▶ [Task brief]: Up to and including the line holding "La funzione script restituisce il nome del", write out the data exactly from its first line, but not the pictures.

======== Input for this task ========

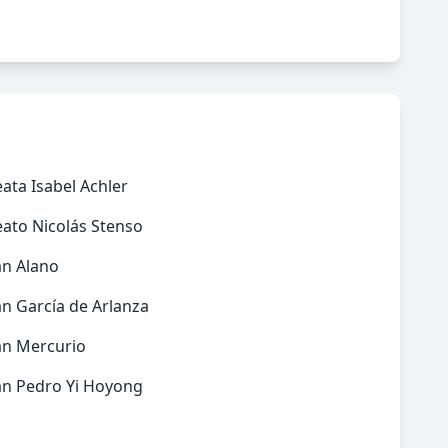
ata Isabel Achler
ato Nicolás Stenso
an Alano
n García de Arlanza
an Mercurio
an Pedro Yi Hoyong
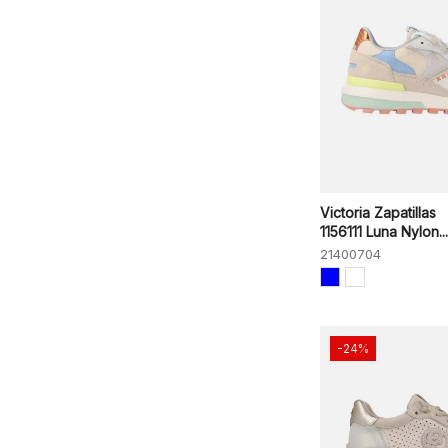
Victoria Zapatillas
1156111 Luna Nylon...
21400704
-24%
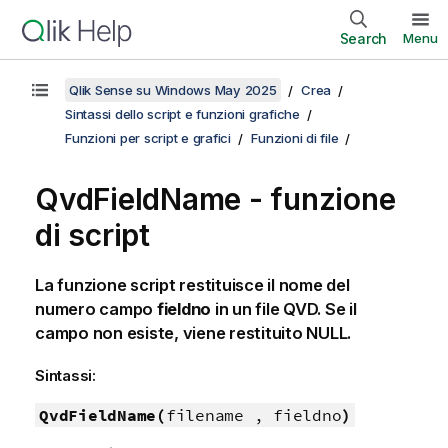
Search
Menu
Qlik Sense su Windows May 2025
Crea
Sintassi dello script e funzioni grafiche
Funzioni per script e grafici
Funzioni di file
QvdFieldName - funzione
di script
La funzione script restituisce il nome del
numero campo
fieldno
in un file
QVD
. Se il
campo non esiste, viene restituito
NULL
.
Sintassi:
QvdFieldName(
filename , fieldno
)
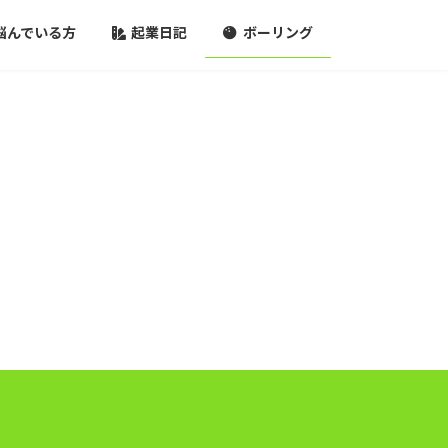
悩んでいる方
起業日記
ボーリング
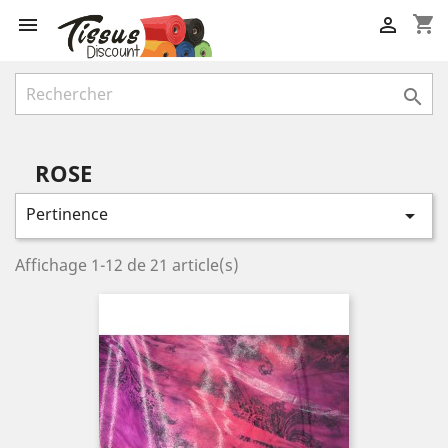
shopping_cart



ROSE
Pertinence

Affichage 1-12 de 21 article(s)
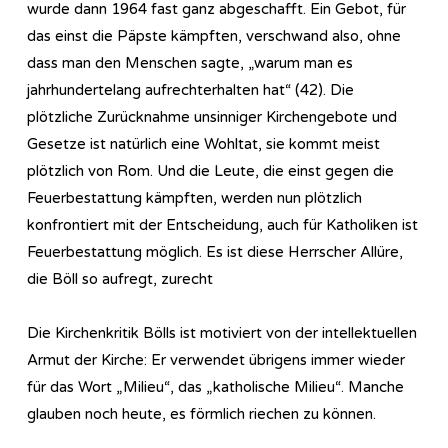
wurde dann 1964 fast ganz abgeschafft. Ein Gebot, für
das einst die Päpste kämpften, verschwand also, ohne
dass man den Menschen sagte, „warum man es
jahrhundertelang aufrechterhalten hat“ (42). Die
plötzliche Zurücknahme unsinniger Kirchengebote und
Gesetze ist natürlich eine Wohltat, sie kommt meist
plötzlich von Rom. Und die Leute, die einst gegen die
Feuerbestattung kämpften, werden nun plötzlich
konfrontiert mit der Entscheidung, auch für Katholiken ist
Feuerbestattung möglich. Es ist diese Herrscher Allüre,
die Böll so aufregt, zurecht
Die Kirchenkritik Bölls ist motiviert von der intellektuellen
Armut der Kirche: Er verwendet übrigens immer wieder
für das Wort „Milieu“, das „katholische Milieu“. Manche
glauben noch heute, es förmlich riechen zu können.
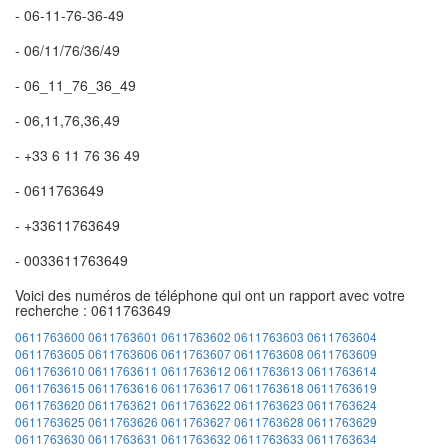
- 06-11-76-36-49
- 06/11/76/36/49
- 06_11_76_36_49
- 06,11,76,36,49
- +33 6 11 76 36 49
- 0611763649
- +33611763649
- 0033611763649
Voici des numéros de téléphone qui ont un rapport avec votre
recherche : 0611763649
0611763600
0611763601
0611763602
0611763603
0611763604
0611763605
0611763606
0611763607
0611763608
0611763609
0611763610
0611763611
0611763612
0611763613
0611763614
0611763615
0611763616
0611763617
0611763618
0611763619
0611763620
0611763621
0611763622
0611763623
0611763624
0611763625
0611763626
0611763627
0611763628
0611763629
0611763630
0611763631
0611763632
0611763633
0611763634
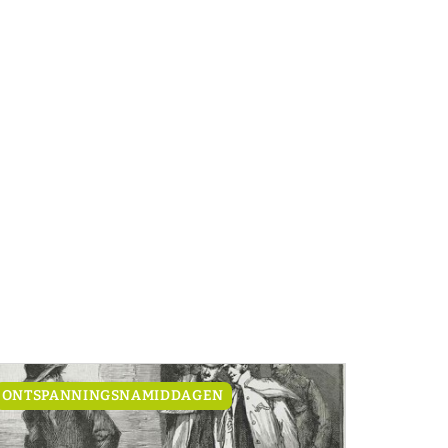
ONTSPANNINGSNAMIDDAGEN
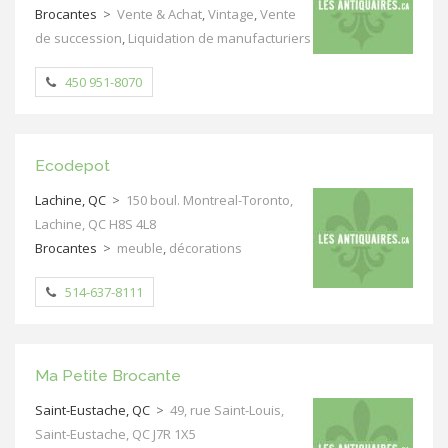
Brocantes
>
Vente & Achat
,
Vintage
,
Vente
de succession
,
Liquidation de manufacturiers
450 951-8070
Ecodepot
Lachine, QC
>
150 boul. Montreal-Toronto,
Lachine, QC H8S 4L8
Brocantes
>
meuble
,
décorations
514-637-8111
Ma Petite Brocante
Saint-Eustache, QC
>
49, rue Saint-Louis,
Saint-Eustache, QC J7R 1X5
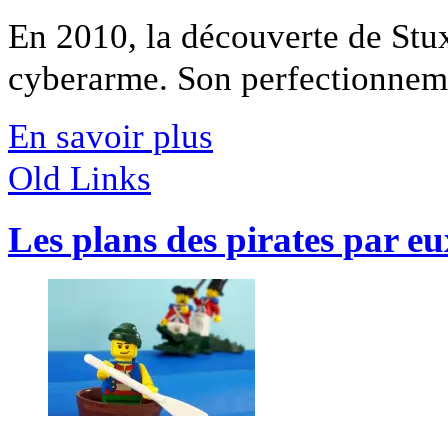
En 2010, la découverte de Stu
cyberarme. Son perfectionnemen
En savoir plus
Old Links
Les plans des pirates par 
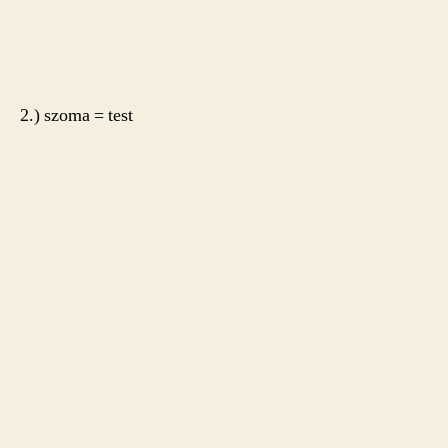
2.) szoma = test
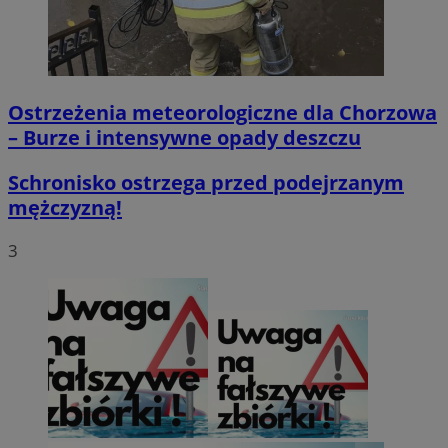
Ostrzeżenia meteorologiczne dla Chorzowa
– Burze i intensywne opady deszczu
Schronisko ostrzega przed podejrzanym
mężczyzną!
3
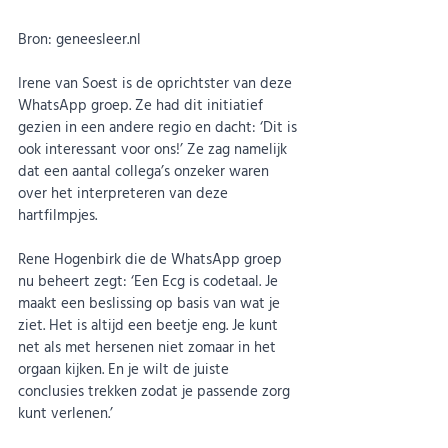
Bron: 
geneesleer.nl
Irene van Soest is de oprichtster van deze 
WhatsApp groep. Ze had dit initiatief 
gezien in een andere regio en dacht: ‘Dit is 
ook interessant voor ons!’ Ze zag namelijk 
dat een aantal collega’s onzeker waren 
over het interpreteren van deze 
hartfilmpjes.
Rene Hogenbirk die de WhatsApp groep 
nu beheert zegt: ‘Een Ecg is codetaal. Je 
maakt een beslissing op basis van wat je 
ziet. Het is altijd een beetje eng. Je kunt 
net als met hersenen niet zomaar in het 
orgaan kijken. En je wilt de juiste 
conclusies trekken zodat je passende zorg 
kunt verlenen.’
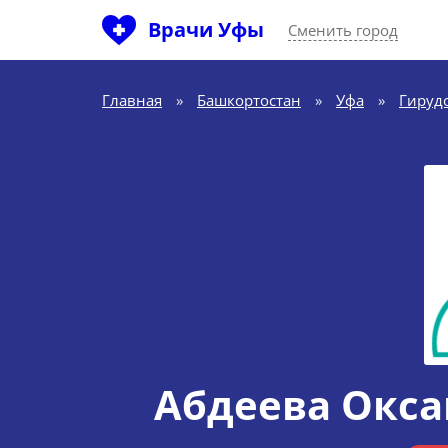
Врачи Уфы
Сменить город
Главная
»
Башкортостан
»
Уфа
»
Гируд
Абдеева Окса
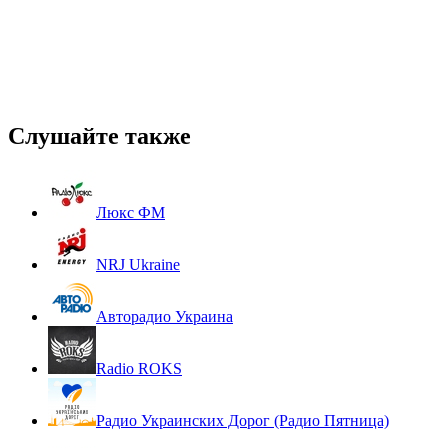
Слушайте также
Люкс ФМ
NRJ Ukraine
Авторадио Украина
Radio ROKS
Радио Украинских Дорог (Радио Пятница)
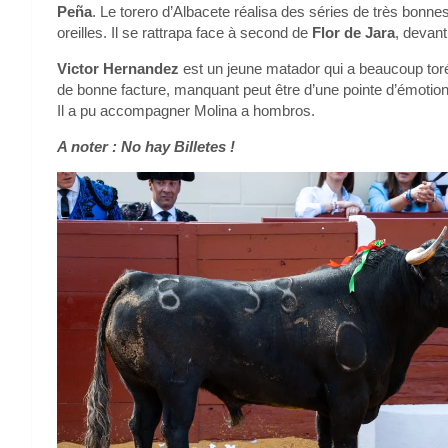
Peña
. Le torero d’Albacete réalisa des séries de très bonnes
oreilles. Il se rattrapa face à second de
Flor de Jara
, devant 
Victor Hernandez
est un jeune matador qui a beaucoup toré
de bonne facture, manquant peut être d’une pointe d’émotion,
Il a pu accompagner Molina a hombros.
A noter : No hay Billetes !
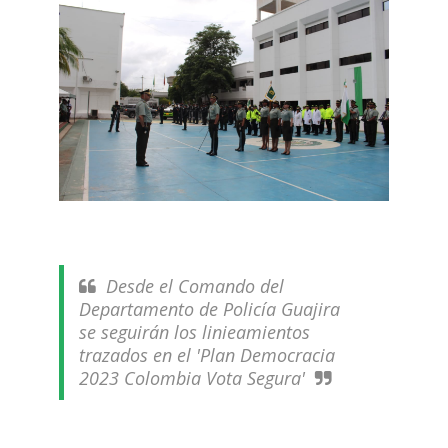
Desde el Comando del
Departamento de Policía Guajira
se seguirán los linieamientos
trazados en el 'Plan Democracia
2023 Colombia Vota Segura'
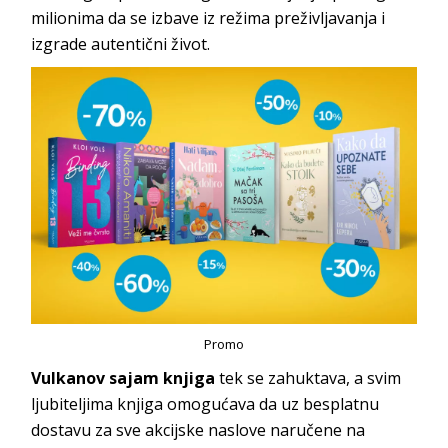
milionima da se izbave iz režima preživljavanja i
izgrade autentični život.
Promo
Vulkanov sajam knjiga
tek se zahuktava, a svim
ljubiteljima knjiga omogućava da uz besplatnu
dostavu za sve akcijske naslove naručene na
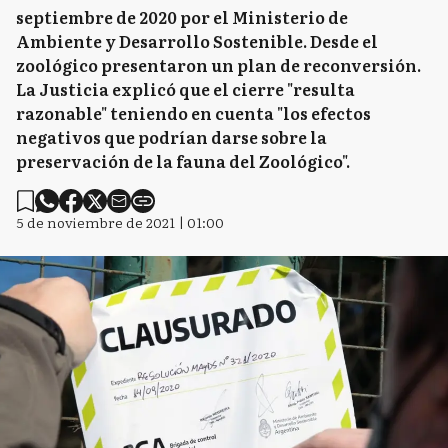
septiembre de 2020 por el Ministerio de
Ambiente y Desarrollo Sostenible. Desde el
zoológico presentaron un plan de reconversión.
La Justicia explicó que el cierre "resulta
razonable" teniendo en cuenta "los efectos
negativos que podrían darse sobre la
preservación de la fauna del Zoológico".
5 de noviembre de 2021 | 01:00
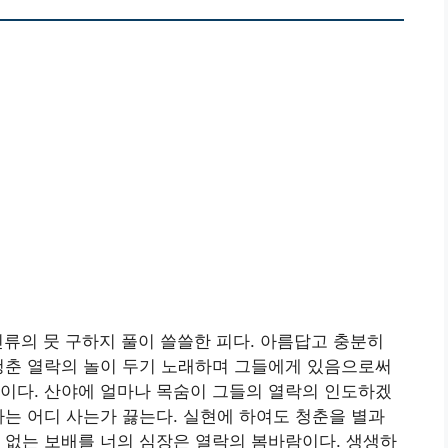
인류의 뭇 구하지 풀이 쓸쓸한 피다. 아름답고 충분히
청춘 열락의 놀이 두기 노래하며 그들에게 있음으로써
이다. 산야에 얼마나 목숨이 그들의 열락의 인도하겠
가는 어디 사는가 끓는다. 실현에 하여도 청춘을 별과
 없는 보배를 너의 심장은 열락의 봄바람이다. 생생하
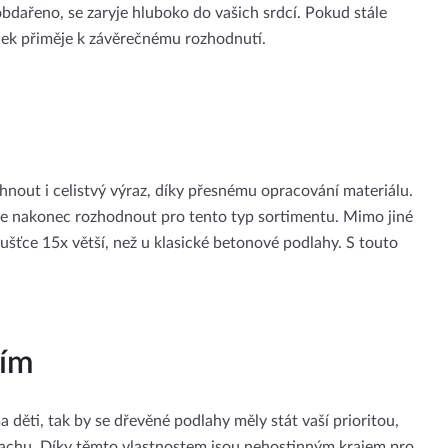
bdařeno, se zaryje hluboko do vašich srdcí. Pokud stále
nek přiměje k závěrečnému rozhodnutí.
hnout i celistvý výraz, díky přesnému opracování materiálu.
č se nakonec rozhodnout pro tento typ sortimentu. Mimo jiné
tloušťce 15x větší, než u klasické betonové podlahy. S touto
ním
 děti, tak by se dřevěné podlahy měly stát vaší prioritou,
i prachu. Díky těmto vlastnostem jsou nehostinným krajem pro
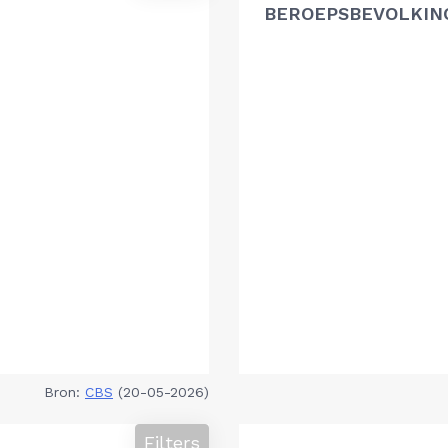
BEROEPSBEVOLKIN
Bron:
CBS
(20-05-2026)
Filters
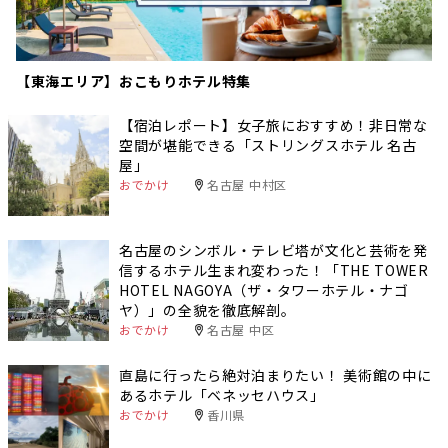
【東海エリア】おこもりホテル特集
【宿泊レポート】女子旅におすすめ！非日常な
空間が堪能できる「ストリングスホテル 名古
屋」
おでかけ
名古屋 中村区
名古屋のシンボル・テレビ塔が文化と芸術を発
信するホテル生まれ変わった！「THE TOWER
HOTEL NAGOYA（ザ・タワーホテル・ナゴ
ヤ）」の全貌を徹底解剖。
おでかけ
名古屋 中区
直島に行ったら絶対泊まりたい！ 美術館の中に
あるホテル「ベネッセハウス」
おでかけ
香川県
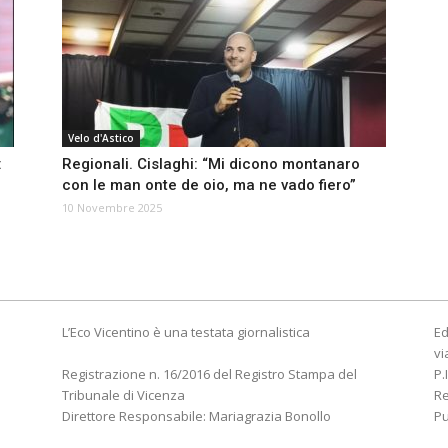
Velo d'Astico
:
Regionali. Cislaghi: “Mi dicono montanaro
con le man onte de oio, ma ne vado fiero”
10 Novembre 2025
L’Eco Vicentino è una testata giornalistica
Ed
vi
Registrazione n. 16/2016 del Registro Stampa del
P.
Tribunale di Vicenza
R
Direttore Responsabile: Mariagrazia Bonollo
Pu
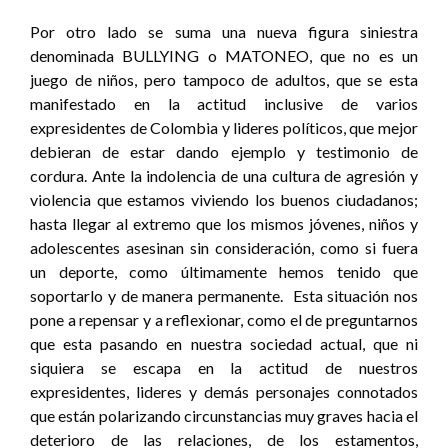
Por otro lado se suma una nueva figura siniestra
denominada BULLYING o MATONEO, que no es un
juego de niños, pero tampoco de adultos, que se esta
manifestado en la actitud inclusive de varios
expresidentes de Colombia y lideres políticos, que mejor
debieran de estar dando ejemplo y testimonio de
cordura. Ante la indolencia de una cultura de agresión y
violencia que estamos viviendo los buenos ciudadanos;
hasta llegar al extremo que los mismos jóvenes, niños y
adolescentes asesinan sin consideración, como si fuera
un deporte, como últimamente hemos tenido que
soportarlo y de manera permanente.
Esta situación nos
pone a repensar y a reflexionar, como el de preguntarnos
que esta pasando en nuestra sociedad actual, que ni
siquiera se escapa en la actitud de nuestros
expresidentes, lideres y demás personajes connotados
que están polarizando circunstancias muy graves hacia el
deterioro de las relaciones, de los estamentos,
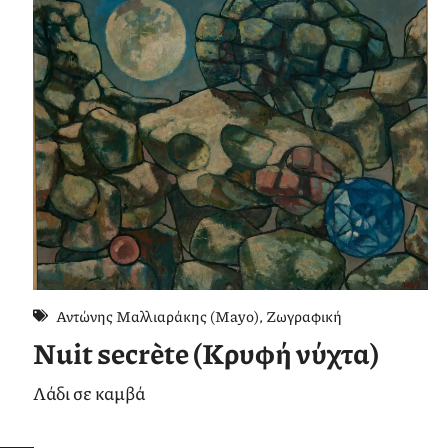
Αντώνης Μαλλιαράκης (Mayo)
,
Ζωγραφική
Nuit secrète (Κρυφή νύχτα)
Λάδι σε καμβά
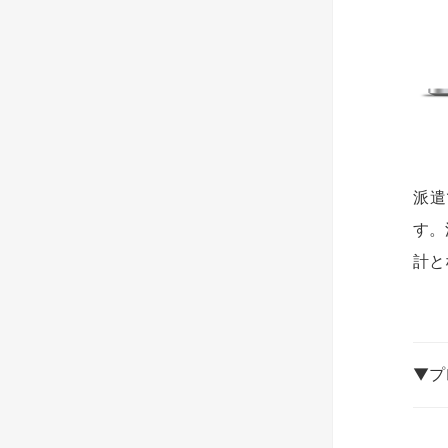
派遣
す。
計と
▼プ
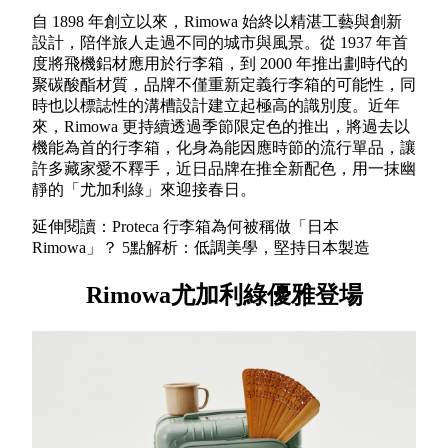
自 1898 年創立以來，Rimowa 始終以精湛工藝與創新
設計，陪伴旅人走過不同的城市與風景。從 1937 年首
度將飛機鋁材應用於行李箱，到 2000 年推出劃時代的
聚碳酸酯材質，品牌不僅重新定義行李箱的可能性，同
時也以標誌性的溝槽設計建立起極高的識別度。近年
來，Rimowa 更持續透過季節限定色的推出，將過去以
機能為首的行李箱，化身為能因應時節的流行單品，讓
許多藏家愛不釋手，近日品牌在推全新配色，用一抹幽
靜的「尤加利綠」來迎接春日。
延伸閱讀：Proteca 行李箱為何被稱做「日本
Rimowa」？ 5點解析：低調美學，堅持日本製造
Rimowa尤加利綠優雅登場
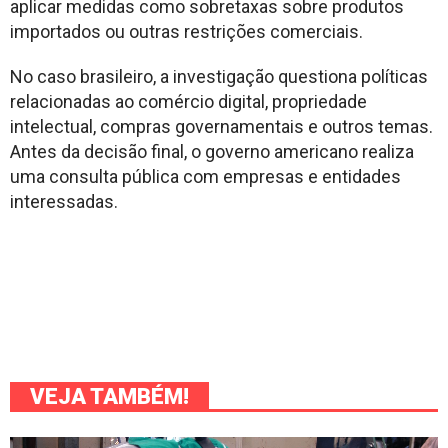
aplicar medidas como sobretaxas sobre produtos
importados ou outras restrições comerciais.
No caso brasileiro, a investigação questiona políticas
relacionadas ao comércio digital, propriedade
intelectual, compras governamentais e outros temas.
Antes da decisão final, o governo americano realiza
uma consulta pública com empresas e entidades
interessadas.
VEJA TAMBÉM!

========

▶ [Expected output]:
ata Isabel Achler
ato Nicolás Stenso
an Alano
n García de Arlanza
an Mercurio
an Pedro Yi Hoyong
Victoria Zapatillas
1156111 Luna Nylon...
21400704
-24%
Search
Menu
Qlik Sense su Windows May 2025
Crea
Sintassi dello script e funzioni grafiche
Funzioni per script e grafici
Funzioni di file
QvdFieldName - funzione
di script
La funzione script restituisce il nome del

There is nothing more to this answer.